Se è vero — le ho risposto — che solo una percentuale molto piccola di musulmani hanno direttamente a che fare con il terrorismo, il primo problema è che i terroristi godono ne mondo musulmano di una simpatia niente affatto piccola, a volte esplicita a volte implicita. Ho continuato dicendo che la sconfitta di certi gruppi terroristici, come per esempio l’Isis, è auspicabile e a volte necessaria. Nondimeno la loro sconfitta non ci porta più vicino alla fine del terrorismo islamico, ho aggiunto. La fine del terrorismo avverrà quando tali gruppi saranno visti senza simpatia dalla popolazione musulmana in generale. Cioè quando i loro metodi violenti e i loro scopi totalitari saranno visti come la negazione della fede musulmana dalla popolazione musulmana in generale. Poi le ho citato un sondaggio pubblicato da Al-Hayat, il quotidiano più diffuso dell’Arabia Saudita, il 22 luglio 2014. Per il 92 per cento dei rispondenti a un sondaggio nazionale l’Isis era conforme ai valori islamici e alla legge islamica.
Chiaramente c’è ancora parecchio lavoro da fare.

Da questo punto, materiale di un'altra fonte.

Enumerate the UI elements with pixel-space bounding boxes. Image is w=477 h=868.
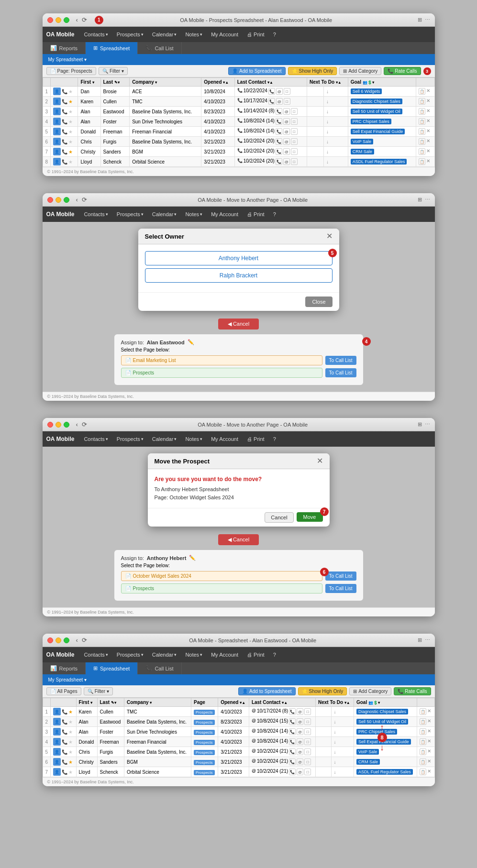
goal-tag[interactable]: Sell 6 Widgets	[351, 88, 382, 94]
nav-myaccount2[interactable]: My Account	[208, 209, 241, 219]
contact-icon-1[interactable]: 📞	[268, 88, 275, 95]
col-first[interactable]: First ▾	[78, 78, 100, 87]
contact-icon-4b[interactable]: @	[297, 718, 303, 725]
avatar4[interactable]: 👤	[53, 748, 61, 756]
maximize-btn[interactable]	[64, 17, 69, 23]
cancel-move-btn[interactable]: Cancel	[265, 512, 293, 523]
copy-icon[interactable]: 📋	[419, 138, 425, 145]
goal-tag4[interactable]: VoIP Sale	[356, 749, 379, 755]
goal-tag[interactable]: Diagnostic Chipset Sales	[351, 99, 402, 104]
col-company4[interactable]: Company ▾	[124, 698, 191, 707]
nav-calendar3[interactable]: Calendar ▾	[149, 434, 180, 444]
rate-calls-btn4[interactable]: 📞 Rate Calls	[394, 687, 431, 695]
col-nexttodo4[interactable]: Next To Do ▾▲	[315, 698, 354, 707]
nav-print1[interactable]: 🖨 Print	[244, 30, 267, 39]
contact-icon-4c[interactable]: □	[304, 718, 311, 725]
goal-tag4[interactable]: ASDL Fuel Regulator Sales	[356, 769, 413, 775]
copy-icon4[interactable]: 📋	[420, 758, 426, 765]
close-btn3[interactable]	[47, 422, 53, 428]
avatar4[interactable]: 👤	[53, 738, 61, 746]
filter-btn1[interactable]: 🔍 Filter ▾	[99, 67, 128, 75]
tab-calllist4[interactable]: 📞 Call List	[138, 662, 181, 674]
contact-icon-4b[interactable]: @	[297, 748, 303, 755]
copy-icon[interactable]: 📋	[419, 148, 425, 155]
star-icon-row[interactable]: ★	[68, 89, 73, 94]
contact-icon-4a[interactable]: 📞	[289, 718, 296, 725]
page-badge[interactable]: Prospects	[194, 740, 215, 745]
nav-calendar1[interactable]: Calendar ▾	[149, 30, 180, 39]
my-spreadsheet-btn4[interactable]: My Spreadsheet ▾	[46, 676, 89, 683]
avatar4[interactable]: 👤	[53, 708, 61, 715]
minimize-btn2[interactable]	[55, 197, 61, 203]
copy-icon4[interactable]: 📋	[420, 769, 426, 775]
copy-icon4[interactable]: 📋	[420, 728, 426, 735]
col-last4[interactable]: Last ✎▾	[97, 698, 124, 707]
minimize-btn4[interactable]	[55, 637, 61, 643]
nav-notes4[interactable]: Notes ▾	[182, 650, 205, 659]
close-btn2[interactable]	[47, 197, 53, 203]
contact-icon-2[interactable]: @	[283, 148, 290, 155]
delete-icon[interactable]: ✕	[426, 148, 430, 155]
contact-icon-1[interactable]: 📞	[276, 138, 282, 145]
tab-calllist1[interactable]: 📞 Call List	[138, 42, 181, 54]
page-badge[interactable]: Prospects	[194, 750, 215, 755]
add-to-spreadsheet-btn1[interactable]: 👤 Add to Spreadsheet	[228, 67, 285, 75]
nav-notes3[interactable]: Notes ▾	[182, 434, 205, 444]
nav-print4[interactable]: 🖨 Print	[244, 650, 267, 659]
to-call-list-btn-prospects3[interactable]: To Call List	[325, 584, 356, 593]
star-icon-row4[interactable]: ★	[68, 709, 73, 714]
tab-spreadsheet1[interactable]: ⊞ Spreadsheet	[86, 42, 138, 54]
edit-icon2[interactable]: ✏️	[188, 339, 194, 345]
modal-close2[interactable]: ✕	[326, 232, 333, 240]
show-high-only-btn4[interactable]: ⭐ Show High Only	[298, 687, 347, 695]
contact-icon-2[interactable]: @	[276, 98, 283, 105]
delete-icon4[interactable]: ✕	[427, 758, 431, 765]
contact-icon-4b[interactable]: @	[297, 758, 303, 765]
copy-icon4[interactable]: 📋	[420, 718, 426, 725]
nav-prospects3[interactable]: Prospects ▾	[114, 434, 146, 444]
contact-icon-2[interactable]: @	[283, 128, 290, 135]
star-icon-row[interactable]: ★	[68, 129, 73, 134]
maximize-btn4[interactable]	[64, 637, 69, 643]
star-icon-row[interactable]: ★	[68, 109, 73, 114]
contact-icon-4a[interactable]: 📞	[289, 708, 296, 715]
page-prospects-btn[interactable]: 📄 Page: Prospects	[46, 67, 96, 75]
contact-icon-4a[interactable]: 📞	[289, 758, 296, 765]
contact-icon-4c[interactable]: □	[304, 738, 311, 745]
goal-tag[interactable]: Sell Expat Financial Guide	[351, 129, 405, 134]
goal-tag[interactable]: Sell 50 Unit of Widget Oil	[351, 109, 402, 114]
owner-anthony-btn[interactable]: Anthony Hebert 5	[145, 251, 333, 265]
contact-icon-4c[interactable]: □	[304, 748, 311, 755]
col-first4[interactable]: First ▾	[76, 698, 97, 707]
nav-notes1[interactable]: Notes ▾	[182, 30, 205, 39]
delete-icon[interactable]: ✕	[426, 118, 430, 125]
col-page4[interactable]: Page	[191, 698, 218, 707]
nav-help3[interactable]: ?	[270, 434, 279, 444]
contact-icon-4a[interactable]: 📞	[289, 728, 296, 735]
contact-icon-4b[interactable]: @	[297, 769, 303, 775]
my-spreadsheet-btn1[interactable]: My Spreadsheet ▾	[46, 56, 89, 63]
col-opened4[interactable]: Opened ▾▲	[218, 698, 249, 707]
avatar[interactable]: 👤	[53, 128, 61, 135]
copy-icon[interactable]: 📋	[419, 88, 425, 95]
contact-icon-4c[interactable]: □	[304, 728, 311, 735]
star-icon-row4[interactable]: ★	[68, 769, 73, 775]
maximize-btn3[interactable]	[64, 422, 69, 428]
contact-icon-2[interactable]: @	[283, 108, 290, 115]
avatar[interactable]: 👤	[53, 88, 61, 95]
contact-icon-3[interactable]: □	[291, 108, 298, 115]
prospects-page-btn3[interactable]: 📄 Prospects	[121, 583, 322, 593]
avatar4[interactable]: 👤	[53, 728, 61, 736]
avatar4[interactable]: 👤	[53, 758, 61, 766]
contact-icon-2[interactable]: @	[283, 118, 290, 125]
contact-icon-4b[interactable]: @	[297, 728, 303, 735]
star-icon-row4[interactable]: ★	[68, 749, 73, 755]
star-icon-row4[interactable]: ★	[68, 759, 73, 765]
back-btn2[interactable]: ‹	[75, 196, 79, 203]
star-icon-row[interactable]: ★	[68, 159, 73, 165]
contact-icon-1[interactable]: 📞	[276, 158, 282, 165]
nav-calendar2[interactable]: Calendar ▾	[149, 209, 180, 219]
forward-btn4[interactable]: ⟳	[81, 637, 88, 644]
delete-icon4[interactable]: ✕	[427, 728, 431, 735]
delete-icon[interactable]: ✕	[426, 108, 430, 115]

Ma che lavoro dobbiamo fare? La decisione del giudice inglese è un passo nella direzione giusta? La signora Ahmed aveva lodato su Facebook gli attacchi di Parigi e aveva pubblicato suggerimenti su come accoltellare la gente, oltre a disseminare in rete tantissimo altra materiale in favore del terrorismo islamico. Ma evidentemente quest’anno, in carcere, aspettando il processo, la mancanza dei suoi figli le ha fatto ripensare alla sua posizione, forse anche ai suoi convincimenti. Il giudice Christopher Moss, commosso dalla lettera di una figlia della Ahmed, ha confidato sul rimorso della donna, sulla sofferenza dei figli e sulla possibilità di incoraggiare, con la sua decisione di scarcerarla, un cambiamento positivo che lei stessa avrebbe potuto trasmettere ai bambini.

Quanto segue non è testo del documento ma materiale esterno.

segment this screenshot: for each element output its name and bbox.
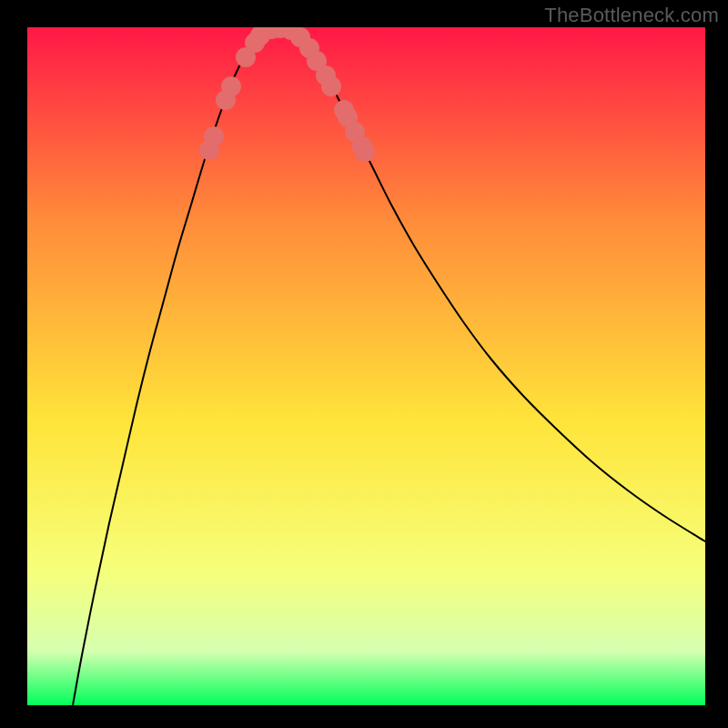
data-marker	[204, 126, 224, 147]
data-marker	[355, 142, 375, 162]
gradient-background	[27, 27, 705, 705]
chart-root: TheBottleneck.com	[0, 0, 728, 728]
data-marker	[221, 76, 241, 96]
watermark-text: TheBottleneck.com	[544, 4, 719, 27]
plot-area	[27, 27, 705, 705]
data-marker	[321, 76, 341, 96]
plot-svg	[27, 27, 705, 705]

Farhana Ahmed aveva commesso un reato e meritava una sentenza di condanna. Ma che cosa fare per cambiare cuori e menti? Le cose più umane della nostra vita, come la famiglia, l’educazione dei figli, l’amore in casa mi sembrano essere un buon punto di partenza per un nuovo futuro. Quella del giudice Moss è una decisione non esente da rischi, è vero. Ma per un futuro che superi l’implacabile posizione ideologica che infetta il mondo islamico, dobbiamo pur fare dei passi nuovi e rischiosi. Speriamo che l’apertura del giudice al cambiamento della madre colpevole porti frutti, e che ci stimoli tutti ad aprirci a possibili passi, pur piccoli, che confidano nel nostro bisogno di bene.